■ TASK DESCRIPTION:
Reproduce the data below exactly. Skip the pictures.

■ GIVEN MATERIAL:
↓↓↓

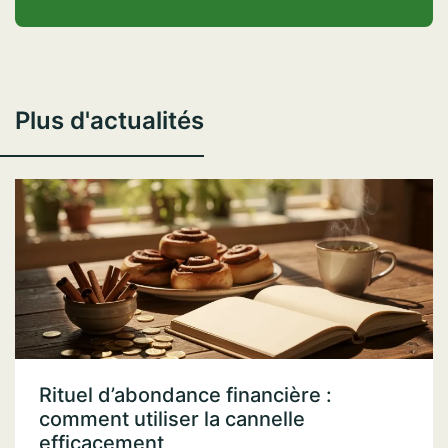
Plus d'actualités
Rituel d’abondance financière :
comment utiliser la cannelle
efficacement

↑↑↑

■ EXPECTED ANSWER:
Plus d'actualités
Rituel d’abondance financière :
comment utiliser la cannelle
efficacement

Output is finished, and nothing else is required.